As shown in Table 1, IALB-E has the ability to strongly inhibit the generation of superoxide anions and the release of elastase by human neutrophils. Therefore, IALB-E was further investigated to confirm whether the mechanism of action of the above ability is related to the signal transmission of FPR1. The experimental results are shown in Figure 1. IALB-E (0-5 μg/ml) showed a significant inhibition of the binding of another FPR1-specific ligand (fNLFNYK) to FPR1 in a dose-dependent manner, indicating that IALB-E has an active ingredient, and the active ingredient is likely to block the activation of human neutrophils through FPR1.

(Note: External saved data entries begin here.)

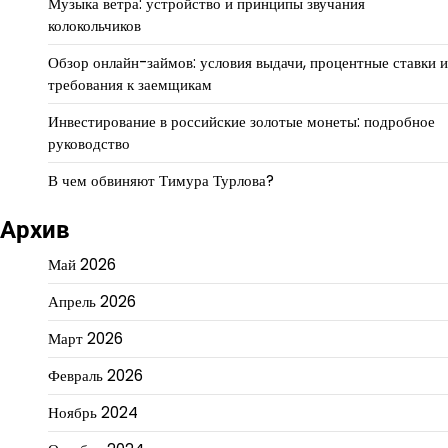
Музыка ветра: устройство и принципы звучания
колокольчиков
Обзор онлайн-займов: условия выдачи, процентные ставки и
требования к заемщикам
Инвестирование в российские золотые монеты: подробное
руководство
В чем обвиняют Тимура Турлова?
Архив
Май 2026
Апрель 2026
Март 2026
Февраль 2026
Ноябрь 2024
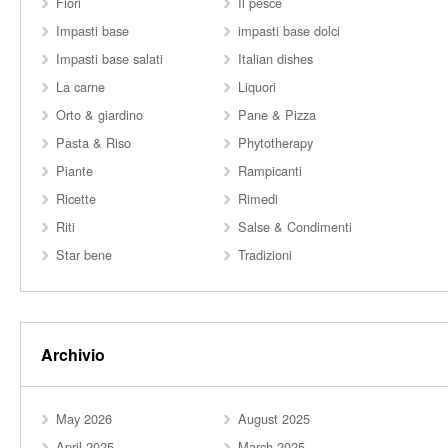
Fiori
Il pesce
Impasti base
impasti base dolci
Impasti base salati
Italian dishes
La carne
Liquori
Orto & giardino
Pane & Pizza
Pasta & Riso
Phytotherapy
Piante
Rampicanti
Ricette
Rimedi
Riti
Salse & Condimenti
Star bene
Tradizioni
Archivio
May 2026
August 2025
April 2025
March 2025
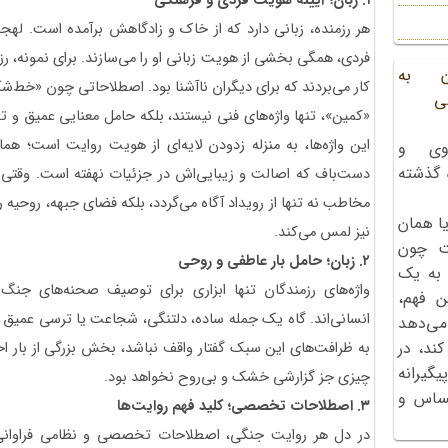
۱. زبان؛ آیینه هویت فردی و فرهنگی
هر رزمنده، زبانی دارد که از خاک و زادگاهش برآمده است. لهج
فردی، همگی بخشی از هویت زبانی او را می‌سازند. برای نمونه، ر
ن به
کار می‌بردند که برای دیگران ناآشنا بود. اصطلاحاتی چون «خط‌
ی
«کمین»، تنها واژه‌های فنی نیستند، بلکه حامل معنایی عمیق و ت
این واژه‌ها، به منزله زدودن لایه‌ای از هویت روایت است؛ 
وی و
ه گذشته
دست‌باف که اصالت و زیبایی‌اش در جزئیات نهفته است. وقتی 
مخاطب نه تنها از رویداد آگاه می‌گردد، بلکه فضای جبهه، روحیه ر
ا همان
نیز لمس می‌کند.
ت چون
۲. زبان؛ حامل بار عاطفی و روحی
 به یک
واژه‌های رزمندگان تنها ابزاری برای توصیف صحنه‌های جنگ
ن فهم،
انسانی‌اند. گاه یک جمله ساده، دلتنگی، شجاعت یا ترسی عمیق را
می‌دهد
کند، در
به ظرافت‌های این سبک گفتار واقف نباشد، بخش بزرگی از بار 
گیرانه
چیزی جز گزارشی خشک و بی‌روح نخواهد بود.
احساس و
۳. اصطلاحات تخصصی؛ کلید فهم روایت‌ها
در دل هر روایت جنگی، اصطلاحات تخصصی و نظامی فراوانی 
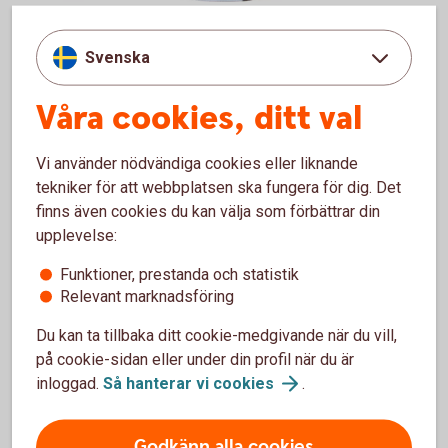
Svenska
Ulf Sigbratt
har decennier av erfarenhet inom spara och
placera hos Swedbank Robur.
Våra cookies, ditt val
Swedbank Robur är Sveriges största och en av Nordens
ledande kapitalförvaltare.
Vi använder nödvändiga cookies eller liknande
tekniker för att webbplatsen ska fungera för dig. Det
Deras riktmärken är enkelhet, innovation och hållbarhet.
finns även cookies du kan välja som förbättrar din
upplevelse:
Funktioner, prestanda och statistik
För att se detta innehåll behöver du först
Relevant marknadsföring
godkänna cookies för Funktioner, prestanda
Du kan ta tillbaka ditt cookie-medgivande när du vill,
och statistik.
på cookie-sidan eller under din profil när du är
Inställningar för cookies
inloggad.
Så hanterar vi
cookies
.
Godkänn alla cookies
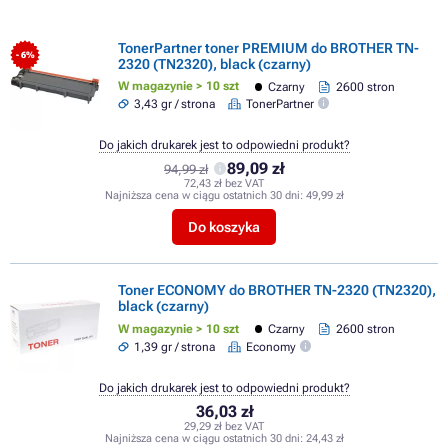
TonerPartner toner PREMIUM do BROTHER TN-
- 6%
2320 (TN2320), black (czarny)
W magazynie > 10 szt
Czarny
2600 stron
3,43 gr / strona
TonerPartner
Do jakich drukarek jest to odpowiedni produkt?
89,09 zł
94,99 zł
72,43 zł bez VAT
Najniższa cena w ciągu ostatnich 30 dni:
49,99 zł
Do koszyka
Toner ECONOMY do BROTHER TN-2320 (TN2320),
black (czarny)
W magazynie > 10 szt
Czarny
2600 stron
1,39 gr / strona
Economy
Do jakich drukarek jest to odpowiedni produkt?
36,03 zł
29,29 zł bez VAT
Najniższa cena w ciągu ostatnich 30 dni:
24,43 zł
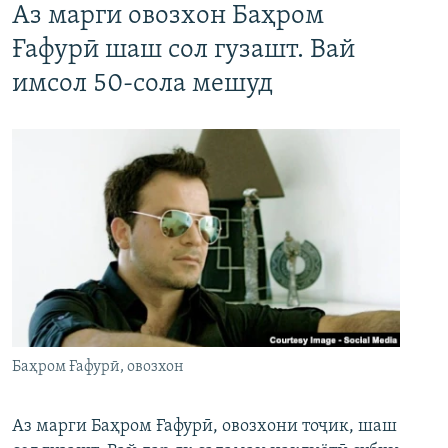
Аз марги овозхон Баҳром
Ғафурӣ шаш сол гузашт. Вай
имсол 50-сола мешуд
Баҳром Ғафурӣ, овозхон
Аз марги Баҳром Ғафурӣ, овозхони тоҷик, шаш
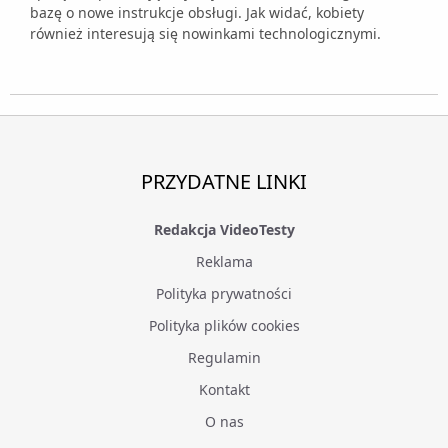
bazę o nowe instrukcje obsługi. Jak widać, kobiety
również interesują się nowinkami technologicznymi.
PRZYDATNE LINKI
Redakcja VideoTesty
Reklama
Polityka prywatności
Polityka plików cookies
Regulamin
Kontakt
O nas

1.3 IALB-E For treatment ARDS Benefits

Based on the above results, IALB-E was further explored using an in vivo animal model to confirm whether IALB-E has therapeutic efficacy for ARDS. The relevant experimental results are shown in Figures 2A-2D. From the immunohistochemical analysis results in Figure 2A, it can be seen that whether IALB-E is administered to mice before LPS stimulation (pretreatment) or after LPS stimulation (posttreatment), both situations can significantly reduce the number of human neutrophils infiltrating lung tissue (whether in the number of nuclear stained cells in H&E staining (Figure 2B) or those with anti-Ly6g reactions (Figure 2C)). At the same time, because the number of human neutrophils is reduced, the release of elastase can be greatly reduced (Figure 2D), thereby protecting the lung tissue from damage. The corresponding staining area statistical analysis results are shown in Figures 2B-2D. The above experimental results clearly demonstrate that IALB-E has the ability to effectively prevent and treat ARDS in mice.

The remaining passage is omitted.